RADARTUBAN – Rasa lelah yang tidak kunjung hilang sering kali terasa membingungkan. Meski waktu istirahat terasa cukup, energi tetap terasa terkuras setiap hari.
Kondisi ini tidak selalu sekadar kelelahan biasa. Dalam banyak kasus, hal tersebut bisa menjadi tanda bahwa tubuh dan pikiran sedang mengalami tekanan yang lebih dalam, yang dikenal sebagai burnout.
Burnout bukan hanya disebabkan oleh bekerja terlalu keras. Kondisi ini muncul ketika tekanan yang terus-menerus tidak diimbangi dengan pemulihan yang memadai. Menariknya, penyebab burnout sering kali tidak disadari karena berasal dari kebiasaan sehari-hari yang dianggap normal.
Baca Juga: Lelah Geser Profil? Tinder Hadirkan Chemistry AI untuk Cari Pasangan Lebih Tepat
Saat energi terus menurun, penting untuk mengenali faktor-faktor yang mungkin menjadi pemicunya. Dengan memahami penyebabnya, langkah penanganan bisa dilakukan secara lebih tepat.
Dilansir dari Yourtango, berikut enam faktor yang kerap menjadi penyebab burnout tanpa disadari:
1. Beban Kerja yang Tidak Seimbang
Tekanan kerja yang tinggi tanpa jeda yang cukup dapat menguras energi secara perlahan. Tuntutan untuk terus produktif sering membuat seseorang mengabaikan kebutuhan istirahat.
Tidak hanya soal jumlah pekerjaan, ekspektasi yang terlalu tinggi juga menjadi pemicu. Standar yang tidak realistis membuat kelelahan semakin sulit dihindari.
2. Kurangnya Waktu untuk Diri Sendiri
Rutinitas yang padat sering kali menyita hampir seluruh waktu, hingga tidak ada ruang untuk diri sendiri. Padahal, tanpa jeda mental, pikiran akan terus bekerja tanpa henti.
Waktu untuk diri sendiri bukan sekadar pilihan, melainkan kebutuhan untuk menjaga keseimbangan hidup.
3. Lingkungan yang Tidak Mendukung
Lingkungan yang penuh tekanan, baik di tempat kerja maupun kehidupan pribadi, dapat mempercepat munculnya burnout.

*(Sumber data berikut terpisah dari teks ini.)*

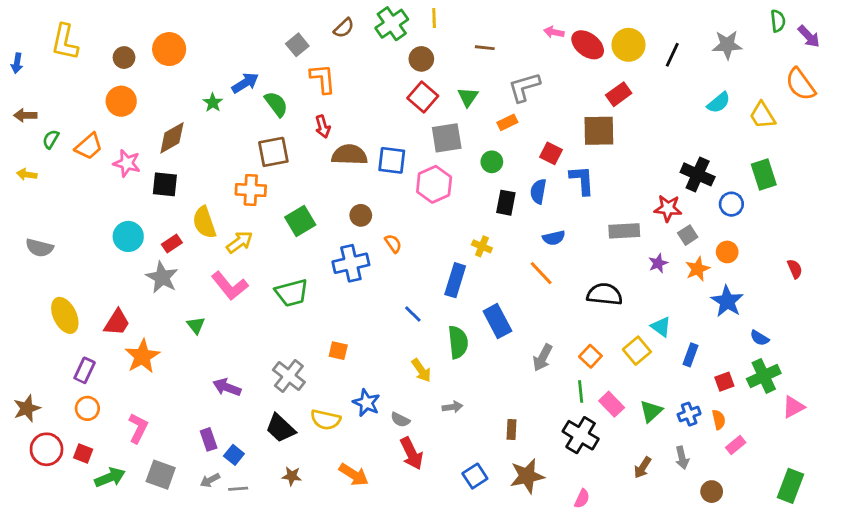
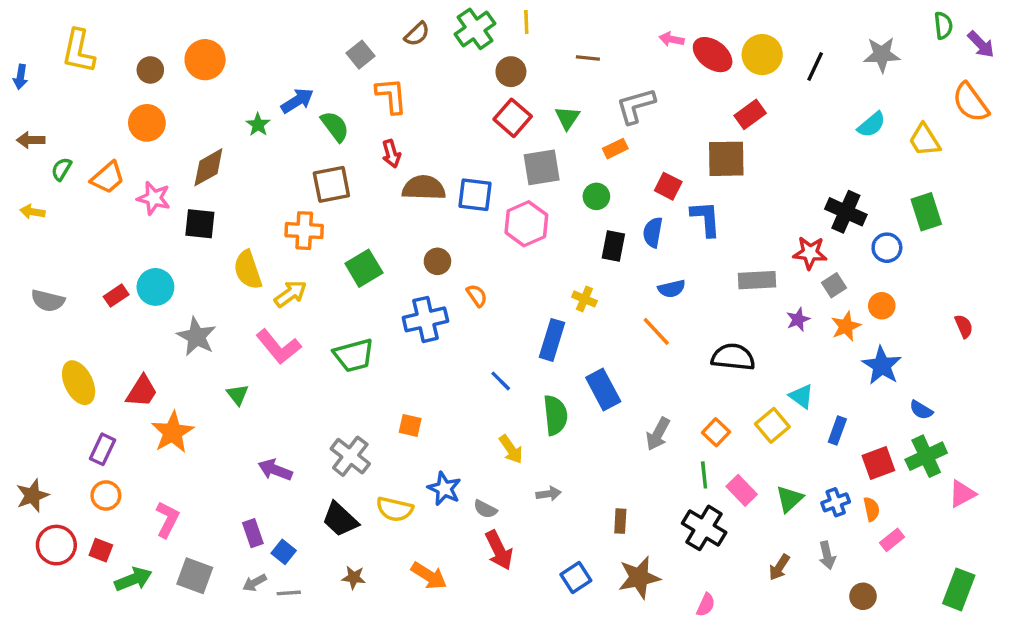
red rectangle: (172, 244) -> (116, 296), moved
red square: (724, 382) -> (878, 463), size x1.4

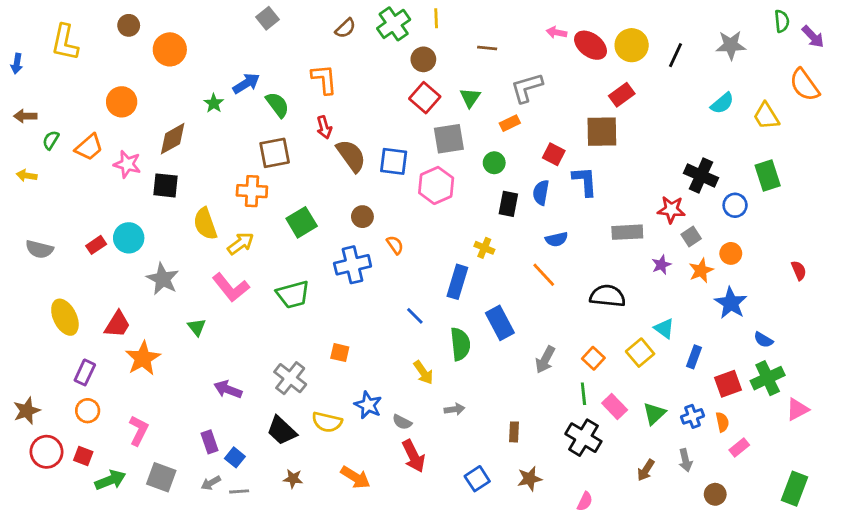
gray square: (361, 55) -> (268, 18), moved
brown circle: (150, 70) -> (129, 25), moved
brown semicircle: (424, 188) -> (351, 156), turned 52
brown star: (639, 578) -> (530, 479), size x0.7

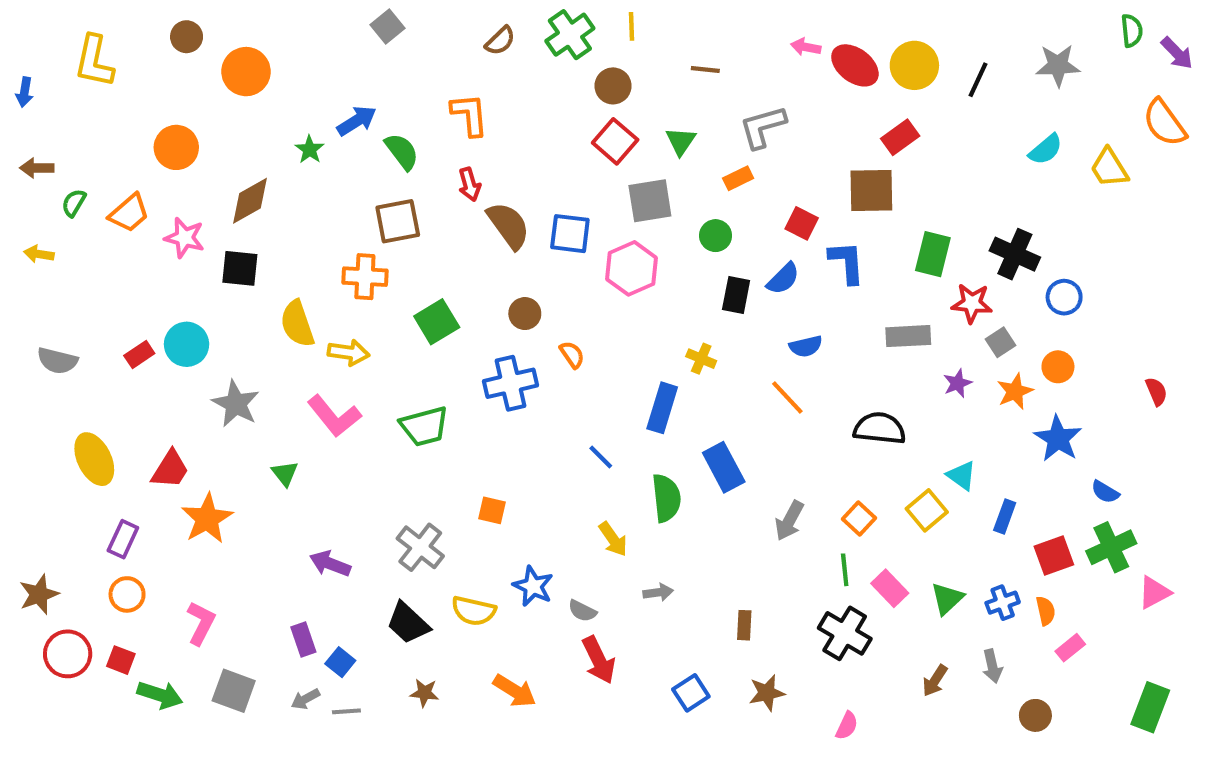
green rectangle: (768, 176) -> (933, 254), moved, turned 32
blue semicircle: (541, 193) -> (783, 279), turned -145
yellow arrow: (241, 244) -> (349, 352), turned 44
green arrow: (110, 480) -> (160, 695), turned 40

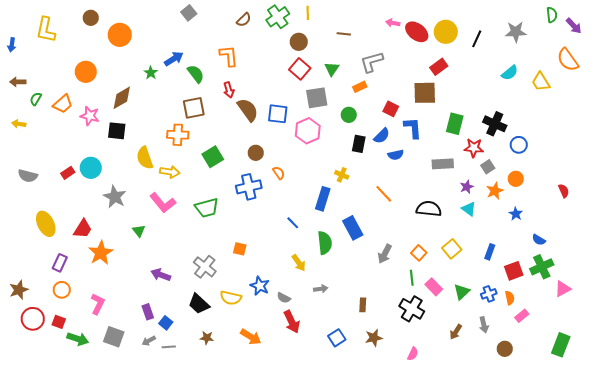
blue semicircle: (806, 346) -> (396, 155), moved
blue star: (1058, 439) -> (516, 214), size x0.6
cyan triangle: (962, 476) -> (469, 209), moved

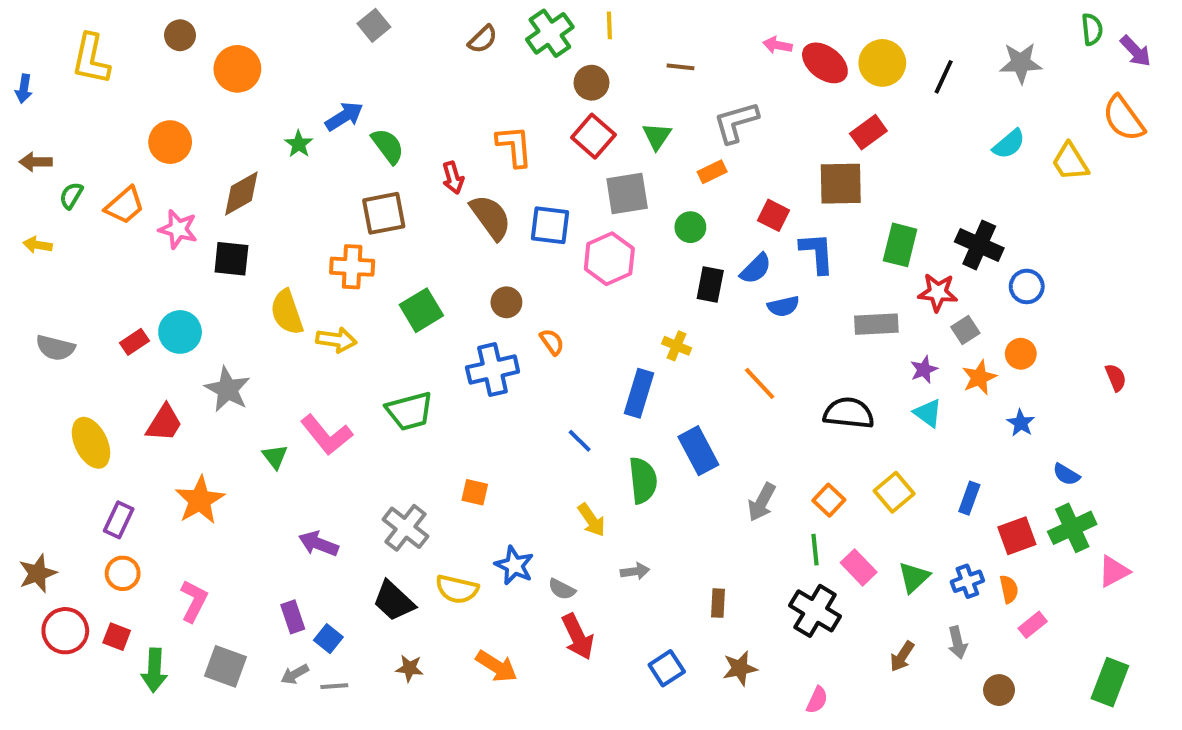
orange L-shape: (229, 56) -> (514, 146), moved
pink L-shape: (163, 203) -> (326, 435), moved
red trapezoid: (83, 229) -> (164, 423), moved
green arrow: (78, 339) -> (154, 670), turned 75

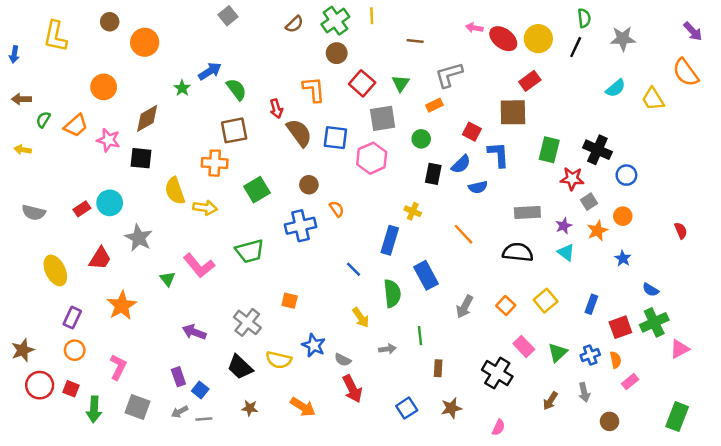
green semicircle: (1092, 29) -> (584, 18), moved
brown circle: (591, 83) -> (337, 53), moved
gray rectangle: (876, 324) -> (527, 213), moved
green line: (815, 550) -> (420, 336), moved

Kurangnya dukungan dari orang sekitar membuat seseorang merasa harus menghadapi semuanya sendirian, sehingga beban terasa semakin berat.
Baca Juga: Del Piero Didorong Jadi Presiden FIGC, Lotito Mainkan Pengaruh Politik di Senat Italia
4. Pola Pikir Perfeksionis
Keinginan untuk selalu sempurna bisa menjadi sumber tekanan besar. Standar yang terlalu tinggi membuat seseorang sulit merasa puas dengan hasil yang dicapai.
Akibatnya, proses yang seharusnya bisa dinikmati justru menjadi melelahkan secara emosional.
5. Kurangnya Kualitas Istirahat
Istirahat yang cukup belum tentu berkualitas. Tidur yang terganggu atau pikiran yang tetap aktif saat beristirahat membuat tubuh tidak benar-benar pulih.
Hal ini menyebabkan rasa lelah tetap bertahan meski waktu istirahat sudah terpenuhi.
6. Kehilangan Makna dalam Aktivitas
Melakukan aktivitas tanpa merasa terhubung dengan tujuan dapat membuat segalanya terasa lebih berat.
Ketika rutinitas tidak lagi memberikan kepuasan atau makna, motivasi menurun dan kelelahan semakin meningkat.
Burnout bukan kondisi yang bisa diabaikan. Mengenali tanda dan penyebabnya sejak dini menjadi langkah penting untuk menjaga kesehatan mental dan kualitas hidup secara keseluruhan. (*)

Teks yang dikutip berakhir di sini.